Brian D. Levine doesn’t know if he broke any records in losses suffered when he ran for student council at Rutgers. But he retained his interest in politics after marrying and moving to Franklin Township and at the polls one June he noted that no one from his party had filed to run for Republican County Committeeman.
So he wrote himself in, and won.
“You could say I squeaked it out because I won by one vote, or I won by a landslide because I won by 100 percent,” says Levine. “That proves you can spin the numbers.”
In the 1997 race for city council, Levine faced a formidable 16-year incumbent. He prevailed in a close election, triggering what became for him a pattern of victories, and spawning two back-to-back wins in mayoral races, in 2004 and 2007.
Now Levine, 50, a certified public accountant who is married with two daughters, is considering a run for governor, and believes his record as a fiscally conservative Republican in a Democratic town gives him particularly well-suited skills to serve as New Jersey’s chief executive.
“I take that old maxim of Eisenhower’s and apply it to Franklin when I make decisions,” says Levine. “The question is, ‘Is it good for America?’ Then there was that other piece of advice from Tip O’Neill in his book, ‘Man of the House.’ He said when he has a vote he votes conscience first, then country, then district, then party. I try to do things that way locally.”
Levine likens what he calls the governing crisis in New Jersey to the insider trading scandal of the 1980s, when Wall Street big shots illegally used non-public information to get an edge.
“When regular people have the sense that those on the inside can make money – are making money – they lose confidence,” says Levine. “When there’s corruption, pension-padding, and double-dipping, that erodes confidence in our system. We have to bring the confidence. That’s what I would like to do if I run.”
And if he wins.
He knows he’d be a long-shot – particularly in a GOP primary.
“I’m not a multi-millionaire,” he says. “I’m a middle-class CPA. To run, I would really have to go grassroots.”

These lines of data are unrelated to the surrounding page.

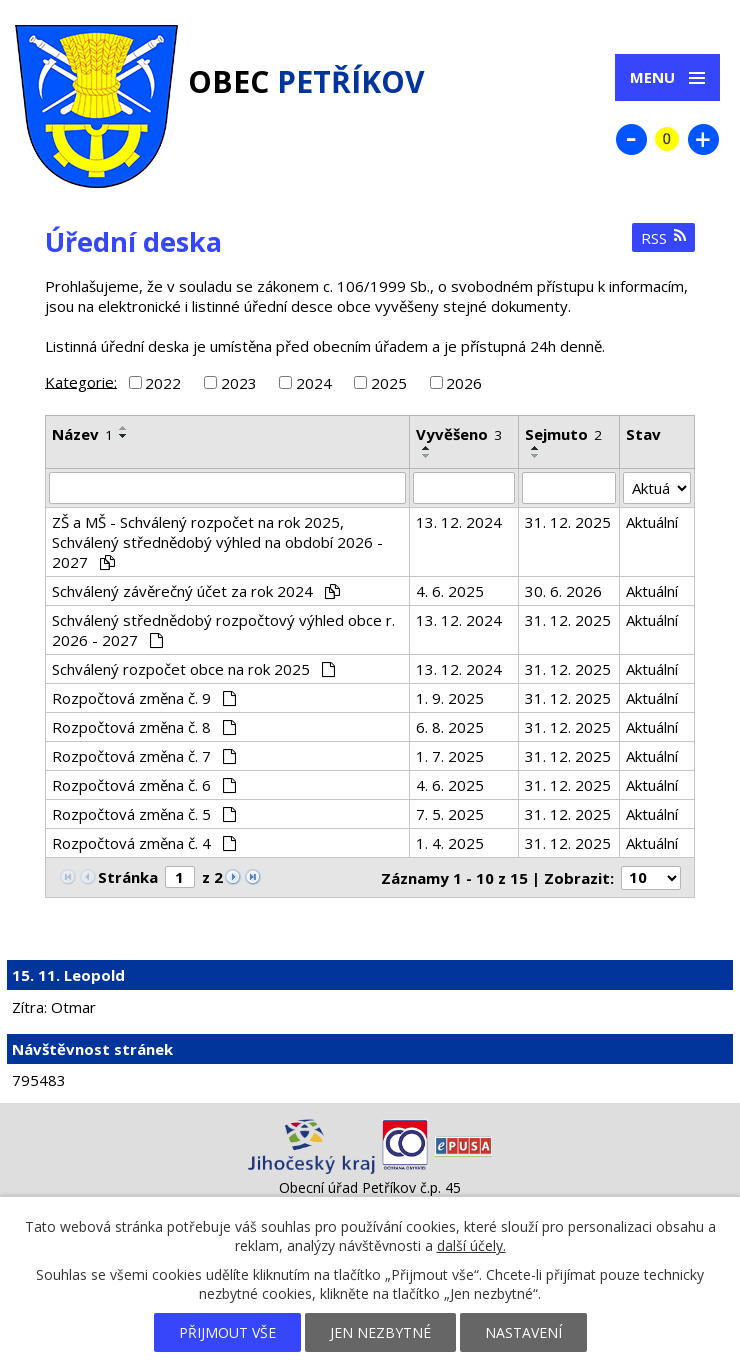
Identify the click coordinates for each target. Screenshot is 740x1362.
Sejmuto (563, 434)
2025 (389, 383)
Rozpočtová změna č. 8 (144, 727)
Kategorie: (81, 381)
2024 (314, 383)
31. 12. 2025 (568, 522)
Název (82, 434)
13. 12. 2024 (459, 522)
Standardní (667, 139)
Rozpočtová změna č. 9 (144, 698)
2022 (163, 383)
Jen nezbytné (380, 1332)
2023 (239, 383)
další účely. (471, 1245)
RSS (664, 238)
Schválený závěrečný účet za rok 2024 (196, 591)
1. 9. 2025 (450, 698)
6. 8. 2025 (450, 727)
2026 (464, 383)
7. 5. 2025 (450, 814)
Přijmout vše (227, 1332)
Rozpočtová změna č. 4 (144, 843)
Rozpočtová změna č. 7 (144, 756)
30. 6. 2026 (563, 591)
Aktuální (652, 522)
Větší (703, 139)
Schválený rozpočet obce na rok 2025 (193, 669)
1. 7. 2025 (450, 756)
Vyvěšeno (459, 434)
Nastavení (523, 1332)
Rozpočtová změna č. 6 (144, 785)
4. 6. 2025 (450, 591)
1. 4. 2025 (450, 843)
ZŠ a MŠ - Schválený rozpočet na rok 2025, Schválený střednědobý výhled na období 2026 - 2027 (217, 542)
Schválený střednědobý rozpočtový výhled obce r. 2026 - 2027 (223, 630)
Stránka (128, 877)
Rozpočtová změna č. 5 (144, 814)
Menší (631, 139)
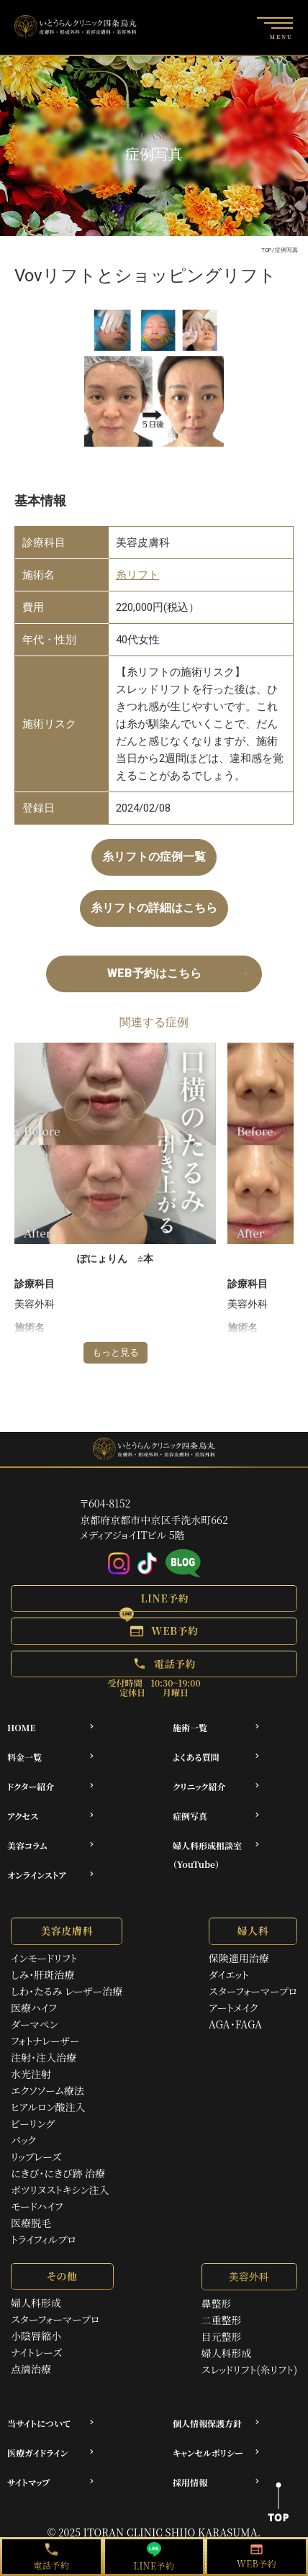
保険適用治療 (239, 1958)
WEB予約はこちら (154, 973)
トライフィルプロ (43, 2239)
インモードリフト (44, 1958)
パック (23, 2140)
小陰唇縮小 (36, 2335)
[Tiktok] (147, 1564)
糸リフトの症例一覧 (154, 856)
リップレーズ (36, 2156)
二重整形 (221, 2320)
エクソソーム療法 (47, 2090)
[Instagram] (119, 1564)
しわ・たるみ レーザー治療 (66, 1991)
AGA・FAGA (235, 2024)
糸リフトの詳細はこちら (154, 908)
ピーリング (33, 2123)
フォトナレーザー (45, 2040)
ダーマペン (34, 2024)
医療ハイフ (34, 2007)
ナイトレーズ (36, 2352)
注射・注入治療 (43, 2057)
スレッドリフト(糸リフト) (249, 2369)
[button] (154, 1598)
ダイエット (229, 1974)
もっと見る (115, 1352)
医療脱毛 (31, 2223)
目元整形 (221, 2336)
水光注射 (31, 2074)
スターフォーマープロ (253, 1991)
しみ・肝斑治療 (42, 1974)
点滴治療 (31, 2369)
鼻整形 (216, 2303)
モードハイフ (37, 2206)
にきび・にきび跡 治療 (58, 2173)
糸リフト (137, 574)
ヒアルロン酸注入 (48, 2107)
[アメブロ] (183, 1563)
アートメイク (233, 2007)
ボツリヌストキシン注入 (60, 2189)
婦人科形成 (36, 2302)
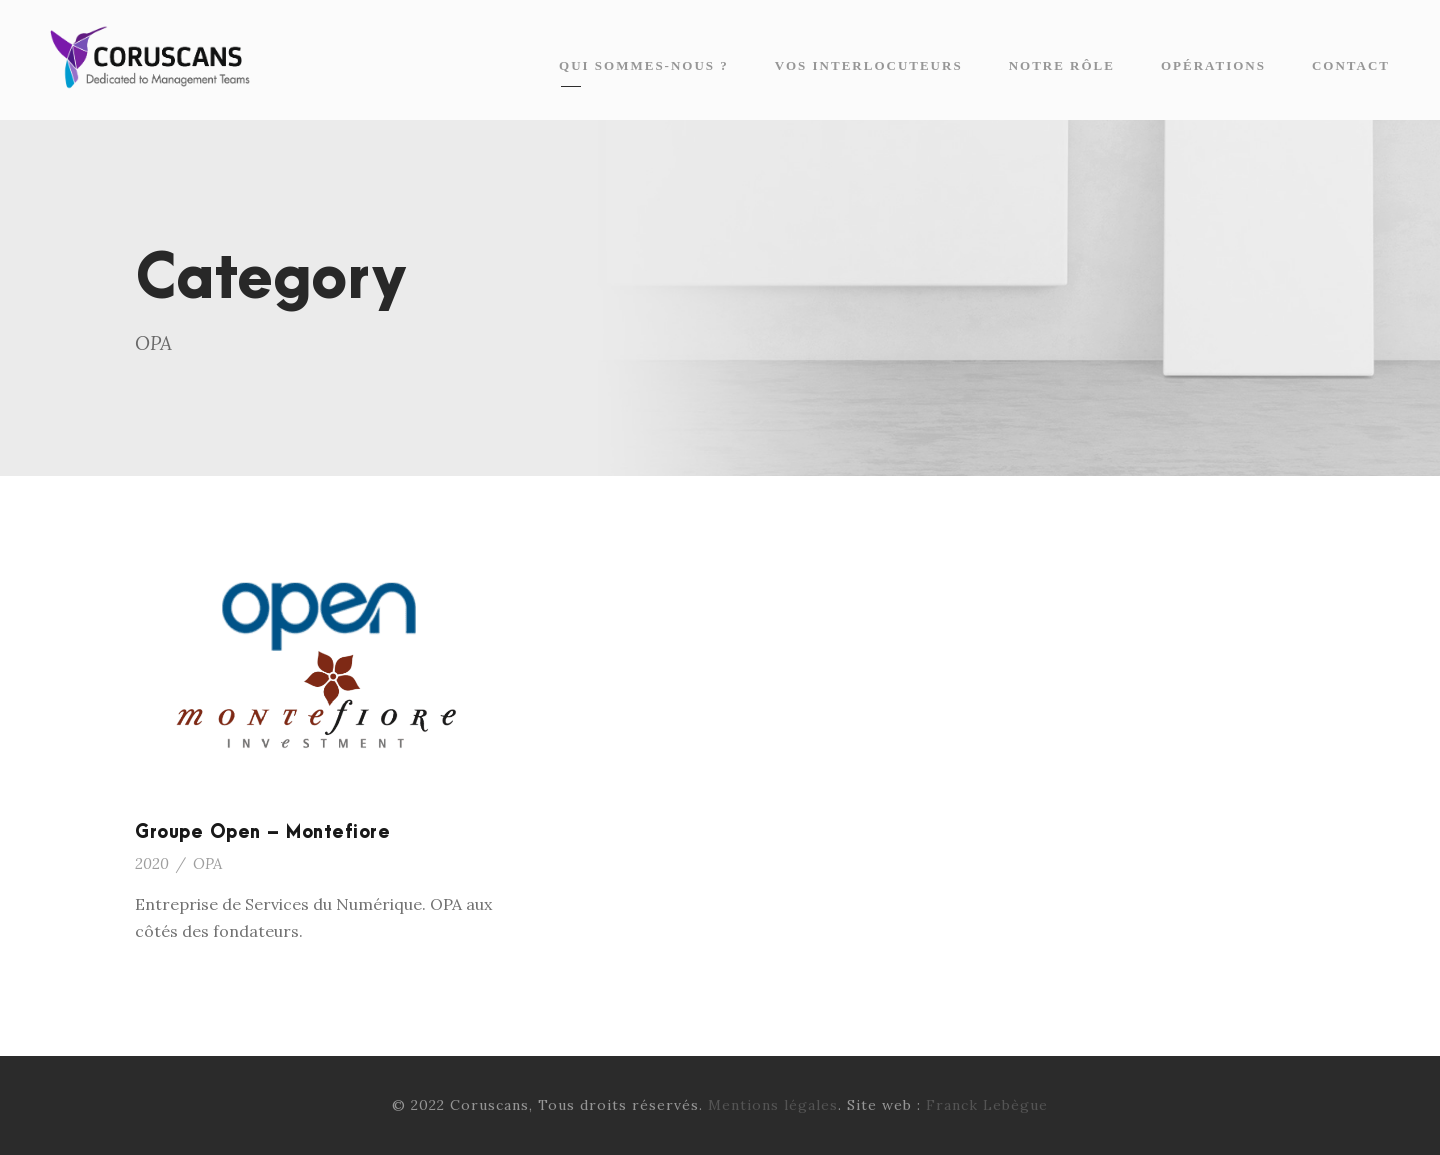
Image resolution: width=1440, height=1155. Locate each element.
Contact (1351, 65)
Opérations (1213, 65)
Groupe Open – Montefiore (262, 832)
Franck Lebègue (987, 1105)
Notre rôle (1062, 65)
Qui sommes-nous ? (644, 65)
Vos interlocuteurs (869, 65)
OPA (207, 863)
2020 (152, 863)
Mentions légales (773, 1105)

He’d also do it without throwing red meat to the hard-right side of his party.
“If you stopped abortion, you’re going to send women to the alleys with the coat hangers,” says the pro-choice Republican. “What I think we need is we need to go back to the roots of fiscal conservatism and limited government. I don’t like to over-regulate and I like to be financially prudent. If you don’t need it, you don’t have to spend.”
In addition to his record as a fiscal hawk presiding over what is now a $59.2 million Franklin budget, Levine says two other factors give him what he thinks is a solid argument for why he’d be a good governor.
The first is Franklin itself, the town of 60,000 situated on the eastern end of Somerset County.
“We’re a mixed kind of town, made up of five wards,” says the mayor. “We have a lower income area by New Brunswick, and an upper income area near Princeton. Working with seeming irreconcilables is not a new concept for us. I think we are, in fact, a microcosm of the state. We have warehouses, manufacturing, data centers, a tofu factory, farms, rural, urban, every ethnicity imaginable, religious organizations, a small mosque, Hindu temples, churches, Jewish temple. It makes it interesting and, I have to say, nice for me. I never felt I had to bridge the constituency in Franklin. We are diverse, and my job is to give everyone a fair hearing.”
His ability to build consensus is Levine’s other point of pride.
“As a councilman, and even during my first year as mayor, I lost 8-1 a lot,” he says. “But the important issues ultimately came my way. Televised meetings are an example. There was resistance. But I had citizens on my side, and a couple of years later, it became unanimous in my direction.”
In another example, Levine was initially the sole “no” vote concerning a development project on Route 27: 600 units plus a Home Depot.
“North Brunswick residents were saying they couldn’t get out of their driveways now, how could they sustain new development,” says Levine. “Finally, we got unanimous opposition and the project died. It didn’t make sense.”
The mayor projects no ideology other than striving to keep government small and efficient.
“My philosophy is I don’t like code people imposing fines unless it’s as a last resort,” says Levine. “Fines are last. Education and getting people up to speed are first. I want to help create a friendly environment for business. …On the budget side, we have made very few additional hires in local government. We’ve kept it flat, with the exception of the police department. We have our challenges. Healthcare costs are increasing by ten percent. Pension costs are rising. And in this bad economy, our construction fees will go down. We have to make the necessary adjustments.”
The new Council on Affordable Housing (COAH) rules do not negatively impact the town, in Levine’s opinion, but the larger structure of unfunded mandates, including studies costing $125,000, for example, to protect against possible lawsuits by builders, adds up significantly.
Assessing the field of potential challengers in a gubernatorial primary – former U.S. Attorney Chris Christie, former Bogota Mayor Steve Lonegan and Assemblyman Richard Merkt (R-Mendham), Levine says he doesn’t “want to take a poke at anyone.”
“I think politicians have strayed from core values and ideals,” he says. “On the state and federal level they just pass everything off to the next person, the next generation. Those chickens have come home to roost.”